Responding to this is far trickier than Crimea, where Putin’s thuggery is in clear form. China’s claims are small enough that convincing the Americans to act will be hard. The US is war-weary after a decade of the war on terrorism. It is still recovering from the Great Recession and would like time off from major new international conflicts – as the enormous opposition to intervention in Syria demonstrated. It is hard to imagine the US risking war over the Spratlys or Paracels. Indeed, I believe US public opinion would not support war with China just over Senkaku either, regardless of what President Obama recently said.

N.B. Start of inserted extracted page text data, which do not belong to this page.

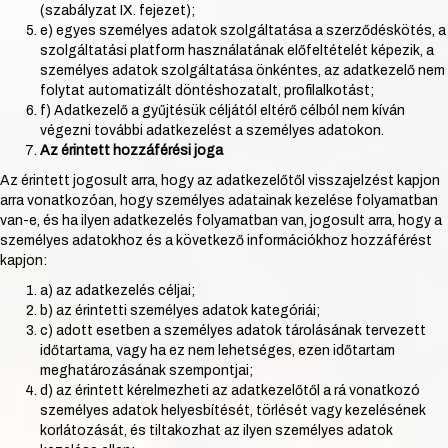
(szabályzat IX. fejezet);
e) egyes személyes adatok szolgáltatása a szerződéskötés, a
szolgáltatási platform használatának előfeltételét képezik, a
személyes adatok szolgáltatása önkéntes, az adatkezelő nem
folytat automatizált döntéshozatalt, profilalkotást;
f) Adatkezelő a gyűjtésük céljától eltérő célból nem kíván
végezni további adatkezelést a személyes adatokon.
Az érintett hozzáférési joga
Az érintett jogosult arra, hogy az adatkezelőtől visszajelzést kapjon
arra vonatkozóan, hogy személyes adatainak kezelése folyamatban
van-e, és ha ilyen adatkezelés folyamatban van, jogosult arra, hogy a
személyes adatokhoz és a következő információkhoz hozzáférést
kapjon:
a) az adatkezelés céljai;
b) az érintetti személyes adatok kategóriái;
c) adott esetben a személyes adatok tárolásának tervezett
időtartama, vagy ha ez nem lehetséges, ezen időtartam
meghatározásának szempontjai;
d) az érintett kérelmezheti az adatkezelőtől a rá vonatkozó
személyes adatok helyesbítését, törlését vagy kezelésének
korlátozását, és tiltakozhat az ilyen személyes adatok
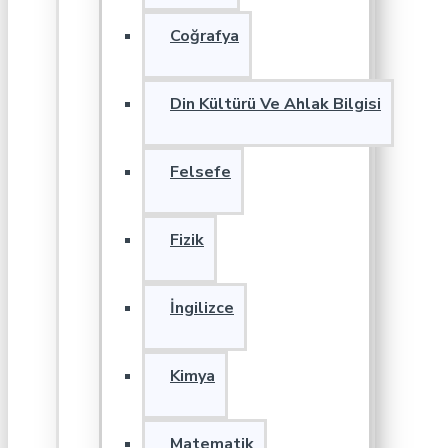
Coğrafya
Din Kültürü Ve Ahlak Bilgisi
Felsefe
Fizik
İngilizce
Kimya
Matematik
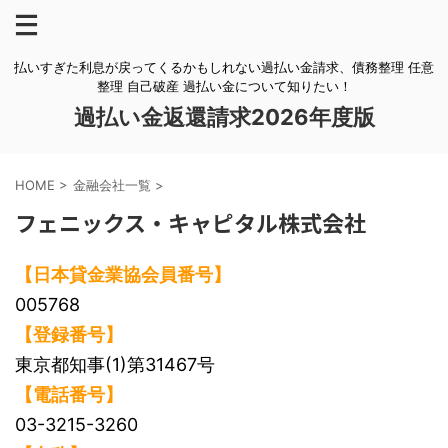
払いすぎた利息が戻ってくるかもしれない過払い金請求、債務整理 任意
整理 自己破産 過払い金について知りたい！
過払い金返還請求2026年度版
HOME
>
金融会社一覧
>
フェニックス・キャピタル株式会社
【日本貸金業協会員番号】
005768
【登録番号】
東京都知事(1)第31467号
【電話番号】
03-3215-3260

So the traditional Asian reflex of calling the Americans is not enough. The Americans would indeed help if China invaded a neighbor, Crimea-style, but the Chinese are too smart for that. These island disputes are simply not enough for the US to risk war with China. Worse, American intervention is easily manipulated by China as imperialism or ‘hegemonism.’ A Chinese general, in a press conference last Thursday, already blamed the Sino-Vietnamese tension on the American ‘pivot’ to Asia. America is a convenient whipping boy that allows China to change the subject. Instead, East Asian states need to:
1) Start cooperating much more seriously among themselves. American analysts have been saying for a long time that the inability of Asian states to cooperate on defense – that the US has multiple bilateral defense treaties with individual states, rather than one NATO-like multilateral treaty – is redundant and wasteful. It is long overdue for Japan and Korea, e.g., to bury the hatchet and seriously cooperate. China gleefully exploits the Pacific War to isolate Japan. Similarly, ASEAN finally needs to get its act together. It is 40+ years old, but continues to fail to present China with a unified position on the South China Sea.

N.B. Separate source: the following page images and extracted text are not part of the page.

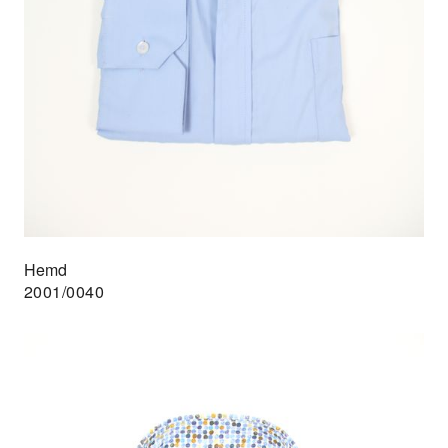
Hemd
2001/0040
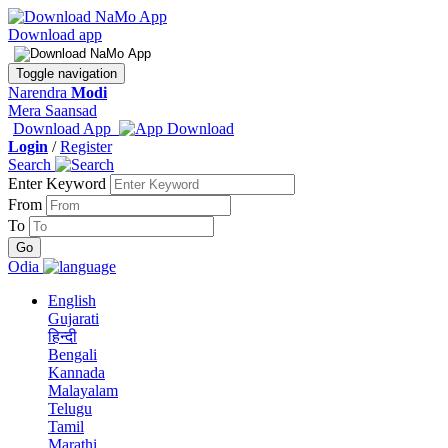
Download app
Toggle navigation
Narendra
Modi
Mera Saansad
Download App
Login
/
Register
Search
Enter Keyword
From
To
Odia
English
Gujarati
हिन्दी
Bengali
Kannada
Malayalam
Telugu
Tamil
Marathi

2) Reach out the incoming Indian government. Narendra Modi is wild card at the moment. But he is a Hindu nationalist by belief, not a Congress socialist. He almost certainly takes a dim view of Chinese expansionism, as the Chinese navy has sought to operate in the India Ocean as well. And Abe has indeed reached out to India before.
The Chinese move into Vietnamese waters is yet another small step by China indicating that the days of the peaceful rise are concluding, and that time of nationalist assertion is coming. In this, PM Abe may find a hidden relief. He must feel vindicated; of all of Asia’s leaders, he has been the most hawkish on China. He has long realized that Japan is a unique bulwark against Chinese regional hegemony – if that is indeed what China seeks. China still had time to change course; its halting, on-again-off-again pressure on its neighbors suggests there is a policy battle occurring in Beijing over just how much to push the neighborhood. We often assume that the civilian party leadership struggles against the military, but we do not really know. If the Chinese leadership, whether military or civilian, does not bring the ‘nine-dash line’ into greater conformity with UNCLOS, maritime stand-offs such as this current one in Vietnam will occur more frequently.